NVMe gives "shared DAS" as an answer for analytics; but raises questions too

Go back 10 or 20 years and direct-attached disk was the norm. IE, just disk in a server.

It all became a bit unfashionable as the virtualisation revolution hit datacentres. Having siloed disk in servers was inherently inefficient and server virtualisation demanded shared storage to lessen the I/O blender effect.

So, shared storage became the norm for primary and secondary storage for many workloads.

But in recent years, we saw the rise of so-called hyperscale computing. Led by the web giants this saw self-contained nodes of compute and storage aggregated in grid-like fashion.

Unlike enterprise storage arrays these are constructed from commodity components and an entire server/storage node swapped out if faulty, with replication etc handled by the app.

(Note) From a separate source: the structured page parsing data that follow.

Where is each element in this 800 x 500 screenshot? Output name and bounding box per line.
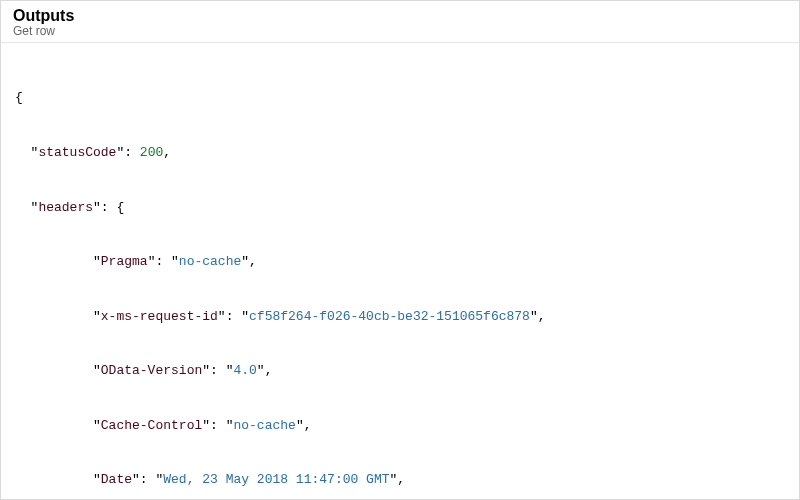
outputs-panel: Outputs Get row { "statusCode": 200, "he… bbox=[1, 1, 799, 499]
json-line-odataversion: "OData-Version": "4.0", bbox=[15, 362, 785, 380]
json-line-statuscode: "statusCode": 200, bbox=[15, 144, 785, 162]
json-output[interactable]: { "statusCode": 200, "headers": { "Pragm… bbox=[1, 43, 799, 499]
json-line-pragma: "Pragma": "no-cache", bbox=[15, 253, 785, 271]
panel-title: Outputs bbox=[13, 7, 787, 25]
json-line-date: "Date": "Wed, 23 May 2018 11:47:00 GMT", bbox=[15, 471, 785, 489]
panel-subtitle: Get row bbox=[13, 24, 787, 38]
json-open-brace: { bbox=[15, 89, 785, 107]
json-line-cachecontrol: "Cache-Control": "no-cache", bbox=[15, 417, 785, 435]
json-line-xmsrequestid: "x-ms-request-id": "cf58f264-f026-40cb-b… bbox=[15, 308, 785, 326]
panel-header: Outputs Get row bbox=[1, 1, 799, 43]
json-line-headers-open: "headers": { bbox=[15, 199, 785, 217]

The hyperscale model is aimed at web use cases and in particular the analytics – Hadoop etc – that go with it.

Hyperscale, in turn, could be seen as the inspiration for the wave of hyper-converged combined server and storage products that has risen so quickly in the market of late.

Elsewhere, however, the need for very high performance storage has spawned the apparently somewhat paradoxical direct-attached storage array.

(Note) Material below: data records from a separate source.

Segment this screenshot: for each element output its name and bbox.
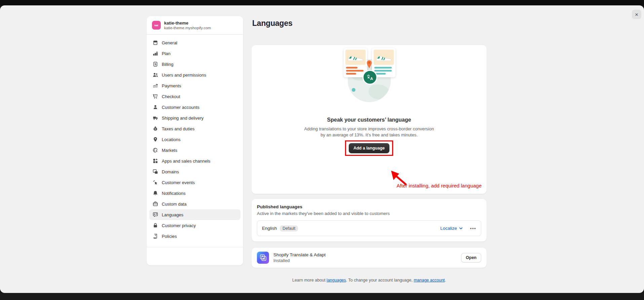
sidebar-item-label: Customer privacy bbox=[162, 223, 196, 228]
custom-data-icon bbox=[153, 201, 158, 207]
billing-icon: $ bbox=[153, 61, 158, 67]
empty-state-heading: Speak your customers’ language bbox=[252, 117, 487, 123]
languages-illustration: A bbox=[331, 45, 408, 103]
text-line-placeholder bbox=[346, 70, 364, 72]
sidebar-item-locations[interactable]: Locations bbox=[149, 134, 240, 145]
app-name: Shopify Translate & Adapt bbox=[273, 252, 326, 257]
app-status: Installed bbox=[273, 258, 326, 263]
sneaker-image bbox=[345, 50, 366, 65]
sidebar-item-label: Locations bbox=[162, 137, 181, 142]
sidebar-item-billing[interactable]: $Billing bbox=[149, 59, 240, 70]
sidebar-item-label: Checkout bbox=[162, 94, 180, 99]
notifications-icon bbox=[153, 190, 158, 196]
text-line-placeholder bbox=[346, 73, 356, 75]
sidebar-item-policies[interactable]: Policies bbox=[149, 231, 240, 242]
customer-accounts-icon bbox=[153, 104, 158, 110]
add-language-card: A Speak your customers’ language Adding … bbox=[252, 45, 487, 194]
localize-dropdown[interactable]: Localize bbox=[440, 226, 463, 231]
sidebar-item-customer-privacy[interactable]: Customer privacy bbox=[149, 220, 240, 231]
locations-icon bbox=[153, 137, 158, 142]
customer-events-icon bbox=[153, 180, 158, 185]
store-meta: katie-theme katie-theme.myshopify.com bbox=[164, 20, 211, 30]
sidebar-item-label: Apps and sales channels bbox=[162, 159, 211, 164]
sidebar-item-users-and-permissions[interactable]: Users and permissions bbox=[149, 70, 240, 80]
language-name: English bbox=[262, 226, 277, 231]
store-domain: katie-theme.myshopify.com bbox=[164, 26, 211, 30]
empty-state-body: Adding translations to your store improv… bbox=[252, 126, 487, 138]
sidebar-item-shipping-and-delivery[interactable]: Shipping and delivery bbox=[149, 113, 240, 123]
sneaker-image bbox=[374, 50, 394, 65]
sidebar-item-plan[interactable]: Plan bbox=[149, 48, 240, 59]
close-button[interactable]: × bbox=[632, 10, 641, 19]
default-badge: Default bbox=[280, 225, 298, 231]
map-pin-icon bbox=[367, 60, 372, 69]
languages-link[interactable]: languages bbox=[327, 278, 346, 283]
sidebar-item-notifications[interactable]: Notifications bbox=[149, 188, 240, 199]
close-icon: × bbox=[635, 12, 638, 17]
plan-icon bbox=[153, 51, 158, 56]
sidebar-item-languages[interactable]: ALanguages bbox=[149, 209, 240, 220]
sidebar-item-general[interactable]: General bbox=[149, 37, 240, 48]
add-language-button[interactable]: Add a language bbox=[349, 143, 389, 153]
teal-dot bbox=[352, 88, 355, 92]
store-header: kat katie-theme katie-theme.myshopify.co… bbox=[147, 16, 243, 35]
sidebar-item-checkout[interactable]: Checkout bbox=[149, 91, 240, 102]
sidebar-item-label: Taxes and duties bbox=[162, 126, 195, 131]
main-content: Languages bbox=[252, 5, 487, 283]
privacy-icon bbox=[153, 223, 158, 228]
sidebar-item-label: Notifications bbox=[162, 191, 186, 196]
checkout-icon bbox=[153, 94, 158, 99]
language-row: English Default Localize ••• bbox=[257, 220, 481, 236]
shipping-icon bbox=[153, 115, 158, 121]
sidebar-item-customer-accounts[interactable]: Customer accounts bbox=[149, 102, 240, 113]
sidebar-item-label: Plan bbox=[162, 51, 171, 56]
bottom-bar bbox=[0, 293, 644, 300]
sidebar-item-apps-and-sales-channels[interactable]: Apps and sales channels bbox=[149, 156, 240, 166]
sidebar-item-label: Customer accounts bbox=[162, 105, 199, 110]
sidebar-item-label: Markets bbox=[162, 148, 177, 153]
sidebar-item-label: General bbox=[162, 40, 177, 45]
published-languages-description: Active in the markets they've been added… bbox=[257, 211, 481, 216]
taxes-icon bbox=[153, 126, 158, 131]
sidebar-item-domains[interactable]: Domains bbox=[149, 166, 240, 177]
policies-icon bbox=[153, 233, 158, 239]
users-icon bbox=[153, 72, 158, 78]
top-bar bbox=[0, 0, 644, 5]
sidebar-item-label: Payments bbox=[162, 83, 181, 88]
sidebar-item-payments[interactable]: Payments bbox=[149, 80, 240, 91]
translate-app-card: Shopify Translate & Adapt Installed Open bbox=[252, 248, 487, 268]
languages-icon: A bbox=[153, 212, 158, 217]
localize-label: Localize bbox=[440, 226, 457, 231]
svg-text:A: A bbox=[370, 77, 373, 81]
chevron-down-icon bbox=[459, 227, 463, 229]
globe-land-shape bbox=[367, 83, 390, 101]
overflow-menu-button[interactable]: ••• bbox=[470, 226, 476, 231]
sidebar-item-custom-data[interactable]: Custom data bbox=[149, 199, 240, 209]
footer-note: Learn more about languages. To change yo… bbox=[252, 278, 487, 283]
store-name: katie-theme bbox=[164, 20, 211, 26]
translate-badge-icon: A bbox=[363, 70, 377, 85]
sidebar-item-label: Customer events bbox=[162, 180, 195, 185]
sidebar-footer bbox=[147, 247, 243, 265]
sidebar-item-label: Languages bbox=[162, 212, 183, 217]
open-app-button[interactable]: Open bbox=[461, 253, 481, 262]
page-title: Languages bbox=[252, 19, 487, 28]
sidebar-item-label: Custom data bbox=[162, 202, 187, 207]
sidebar-item-label: Shipping and delivery bbox=[162, 116, 203, 121]
store-avatar: kat bbox=[152, 21, 161, 30]
domains-icon bbox=[153, 169, 158, 174]
app-meta: Shopify Translate & Adapt Installed bbox=[273, 252, 326, 263]
settings-modal: × kat katie-theme katie-theme.myshopify.… bbox=[0, 5, 644, 293]
sidebar-item-label: Billing bbox=[162, 62, 174, 67]
published-languages-card: Published languages Active in the market… bbox=[252, 199, 487, 242]
sidebar-item-taxes-and-duties[interactable]: Taxes and duties bbox=[149, 123, 240, 134]
text-line-placeholder bbox=[346, 67, 357, 69]
text-line-placeholder bbox=[374, 70, 392, 72]
sidebar-item-markets[interactable]: $Markets bbox=[149, 145, 240, 156]
manage-account-link[interactable]: manage account bbox=[414, 278, 445, 283]
payments-icon bbox=[153, 83, 158, 88]
settings-nav: GeneralPlan$BillingUsers and permissions… bbox=[147, 35, 243, 244]
sidebar-item-customer-events[interactable]: Customer events bbox=[149, 177, 240, 188]
sidebar-item-label: Users and permissions bbox=[162, 73, 206, 78]
published-languages-heading: Published languages bbox=[257, 204, 481, 209]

Key to this has been the ascendance of NVMe, the PCIe-based card interconnect that massively boosts I/O performance over the spinning disk-era SAS and SATA to something like matching the potential of flash.

From this vendors have developed NVMe over fabric/network methods that allow flash plus NVMe connectivity over rack-scale distances.

Key vendors here are EMC with its DSSD D5, E8 with its D24, Apeiron, Mangstor, plus Excelio and Pavilion Data Systems.

What these vendors offer is very high performance storage that acts as if it is direct-attached in terms of its low latency and ability to provide large numbers of IOPS.

In terms of headline figures – supply your own pinches of salt – they all claim IOPS in the up to 10 million range and latency of <100μs.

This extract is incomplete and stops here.